- _YOUR OBJECTIVE_
Check each line of the listing for the string "Lithium", then state how many lines have it. Only the number is wanted.

- _ENTRIES SUPPLIED_
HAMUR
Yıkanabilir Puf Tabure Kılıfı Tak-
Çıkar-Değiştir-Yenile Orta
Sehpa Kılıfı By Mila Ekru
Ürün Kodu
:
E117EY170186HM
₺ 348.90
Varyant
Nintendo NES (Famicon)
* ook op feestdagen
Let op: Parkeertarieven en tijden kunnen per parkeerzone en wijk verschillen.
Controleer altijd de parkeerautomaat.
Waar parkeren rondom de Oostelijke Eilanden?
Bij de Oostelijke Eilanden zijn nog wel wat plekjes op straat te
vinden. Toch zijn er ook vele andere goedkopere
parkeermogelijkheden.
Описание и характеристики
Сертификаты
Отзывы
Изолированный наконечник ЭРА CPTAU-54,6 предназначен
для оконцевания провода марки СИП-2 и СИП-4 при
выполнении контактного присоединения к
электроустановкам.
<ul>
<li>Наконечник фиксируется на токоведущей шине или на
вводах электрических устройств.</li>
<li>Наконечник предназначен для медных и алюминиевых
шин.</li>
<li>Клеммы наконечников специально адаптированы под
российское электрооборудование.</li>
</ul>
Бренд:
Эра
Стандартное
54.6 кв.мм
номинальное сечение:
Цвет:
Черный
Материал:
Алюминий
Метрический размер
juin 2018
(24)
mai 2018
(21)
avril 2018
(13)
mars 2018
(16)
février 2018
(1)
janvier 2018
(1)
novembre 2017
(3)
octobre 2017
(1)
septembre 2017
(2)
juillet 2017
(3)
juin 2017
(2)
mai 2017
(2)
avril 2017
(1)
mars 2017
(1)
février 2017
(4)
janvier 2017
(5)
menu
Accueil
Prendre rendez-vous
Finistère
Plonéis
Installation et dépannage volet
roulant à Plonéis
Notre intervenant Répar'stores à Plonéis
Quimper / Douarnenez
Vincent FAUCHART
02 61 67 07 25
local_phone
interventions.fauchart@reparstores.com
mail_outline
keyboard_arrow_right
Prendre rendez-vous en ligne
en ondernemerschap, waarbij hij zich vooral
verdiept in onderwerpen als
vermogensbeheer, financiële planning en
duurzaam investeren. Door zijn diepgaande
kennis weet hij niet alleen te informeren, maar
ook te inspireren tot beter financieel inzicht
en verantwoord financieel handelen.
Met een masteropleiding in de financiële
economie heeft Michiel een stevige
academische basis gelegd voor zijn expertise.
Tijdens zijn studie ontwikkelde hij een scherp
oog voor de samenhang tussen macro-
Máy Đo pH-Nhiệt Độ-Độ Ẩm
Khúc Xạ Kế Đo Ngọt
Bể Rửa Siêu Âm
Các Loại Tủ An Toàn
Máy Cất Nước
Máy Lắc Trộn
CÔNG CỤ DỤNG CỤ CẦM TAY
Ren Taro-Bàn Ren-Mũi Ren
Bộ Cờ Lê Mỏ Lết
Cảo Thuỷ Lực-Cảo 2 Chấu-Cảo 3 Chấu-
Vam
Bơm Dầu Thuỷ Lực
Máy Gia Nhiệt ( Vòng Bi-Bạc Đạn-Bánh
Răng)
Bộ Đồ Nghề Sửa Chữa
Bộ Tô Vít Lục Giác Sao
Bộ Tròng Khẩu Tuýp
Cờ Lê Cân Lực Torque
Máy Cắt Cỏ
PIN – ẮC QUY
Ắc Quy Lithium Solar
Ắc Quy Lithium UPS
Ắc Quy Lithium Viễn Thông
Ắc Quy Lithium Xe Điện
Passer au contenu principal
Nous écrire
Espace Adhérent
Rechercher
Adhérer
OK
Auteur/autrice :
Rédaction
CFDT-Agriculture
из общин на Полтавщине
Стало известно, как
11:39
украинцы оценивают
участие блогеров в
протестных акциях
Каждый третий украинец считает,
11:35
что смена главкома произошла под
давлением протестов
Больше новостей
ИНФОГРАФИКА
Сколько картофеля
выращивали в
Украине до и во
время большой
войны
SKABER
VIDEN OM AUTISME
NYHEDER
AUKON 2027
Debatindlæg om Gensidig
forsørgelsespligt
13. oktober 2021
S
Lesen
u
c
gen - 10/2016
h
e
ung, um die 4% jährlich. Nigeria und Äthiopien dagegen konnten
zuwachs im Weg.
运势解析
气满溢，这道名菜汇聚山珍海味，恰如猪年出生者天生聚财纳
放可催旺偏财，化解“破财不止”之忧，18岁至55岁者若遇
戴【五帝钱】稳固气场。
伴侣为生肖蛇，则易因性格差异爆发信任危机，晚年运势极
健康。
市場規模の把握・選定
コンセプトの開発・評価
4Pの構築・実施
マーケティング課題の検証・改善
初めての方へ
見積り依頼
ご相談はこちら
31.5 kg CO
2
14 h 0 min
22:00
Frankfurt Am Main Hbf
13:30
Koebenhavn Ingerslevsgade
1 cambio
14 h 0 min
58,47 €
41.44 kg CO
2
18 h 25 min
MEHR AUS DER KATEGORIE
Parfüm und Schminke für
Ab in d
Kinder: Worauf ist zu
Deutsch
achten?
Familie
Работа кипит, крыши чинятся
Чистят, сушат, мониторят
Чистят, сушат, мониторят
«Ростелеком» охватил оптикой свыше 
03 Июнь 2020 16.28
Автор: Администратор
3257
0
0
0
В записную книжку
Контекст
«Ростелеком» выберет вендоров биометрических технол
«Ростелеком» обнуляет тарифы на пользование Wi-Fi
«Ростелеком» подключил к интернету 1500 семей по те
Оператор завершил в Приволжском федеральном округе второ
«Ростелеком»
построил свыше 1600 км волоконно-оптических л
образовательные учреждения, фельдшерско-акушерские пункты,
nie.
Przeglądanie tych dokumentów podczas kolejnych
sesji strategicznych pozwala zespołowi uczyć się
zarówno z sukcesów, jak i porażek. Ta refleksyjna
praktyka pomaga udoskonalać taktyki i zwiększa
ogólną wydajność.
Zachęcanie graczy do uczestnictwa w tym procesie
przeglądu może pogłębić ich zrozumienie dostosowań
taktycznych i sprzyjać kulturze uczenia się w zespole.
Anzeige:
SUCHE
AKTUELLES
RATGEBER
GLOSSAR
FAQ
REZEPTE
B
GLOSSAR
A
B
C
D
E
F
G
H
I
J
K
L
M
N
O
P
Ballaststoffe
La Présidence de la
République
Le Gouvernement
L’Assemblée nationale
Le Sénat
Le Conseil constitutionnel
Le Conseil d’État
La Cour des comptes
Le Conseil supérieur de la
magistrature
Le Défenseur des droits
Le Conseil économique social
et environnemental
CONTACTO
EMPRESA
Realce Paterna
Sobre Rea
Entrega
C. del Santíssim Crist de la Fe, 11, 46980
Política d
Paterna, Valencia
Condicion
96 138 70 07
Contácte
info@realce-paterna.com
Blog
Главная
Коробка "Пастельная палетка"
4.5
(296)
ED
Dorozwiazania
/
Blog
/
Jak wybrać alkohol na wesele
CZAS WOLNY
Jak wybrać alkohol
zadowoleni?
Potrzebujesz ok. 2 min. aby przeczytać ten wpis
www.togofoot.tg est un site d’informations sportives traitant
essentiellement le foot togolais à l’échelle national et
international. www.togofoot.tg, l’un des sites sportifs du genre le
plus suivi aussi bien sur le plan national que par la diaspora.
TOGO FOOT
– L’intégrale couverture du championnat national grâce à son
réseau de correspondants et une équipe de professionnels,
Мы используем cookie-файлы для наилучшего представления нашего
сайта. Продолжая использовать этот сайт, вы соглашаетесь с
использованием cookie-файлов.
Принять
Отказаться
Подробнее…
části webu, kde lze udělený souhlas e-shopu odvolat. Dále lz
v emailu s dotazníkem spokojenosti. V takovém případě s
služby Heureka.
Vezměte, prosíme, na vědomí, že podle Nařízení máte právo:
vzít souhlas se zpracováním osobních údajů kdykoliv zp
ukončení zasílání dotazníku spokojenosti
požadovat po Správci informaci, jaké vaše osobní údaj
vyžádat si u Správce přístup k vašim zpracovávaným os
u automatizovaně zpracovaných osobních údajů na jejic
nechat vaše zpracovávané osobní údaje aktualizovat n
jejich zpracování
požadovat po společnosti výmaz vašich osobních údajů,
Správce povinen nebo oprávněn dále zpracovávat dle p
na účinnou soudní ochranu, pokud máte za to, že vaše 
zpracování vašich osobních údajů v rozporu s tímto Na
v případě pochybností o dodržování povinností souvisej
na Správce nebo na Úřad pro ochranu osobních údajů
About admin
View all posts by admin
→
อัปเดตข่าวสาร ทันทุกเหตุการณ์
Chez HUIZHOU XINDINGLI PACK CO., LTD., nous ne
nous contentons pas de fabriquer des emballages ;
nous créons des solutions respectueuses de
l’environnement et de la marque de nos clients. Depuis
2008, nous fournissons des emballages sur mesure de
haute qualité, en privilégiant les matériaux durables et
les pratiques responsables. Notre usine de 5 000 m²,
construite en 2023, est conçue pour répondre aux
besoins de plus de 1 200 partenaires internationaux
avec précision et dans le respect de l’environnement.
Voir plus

- _WRITTEN ANSWER_
4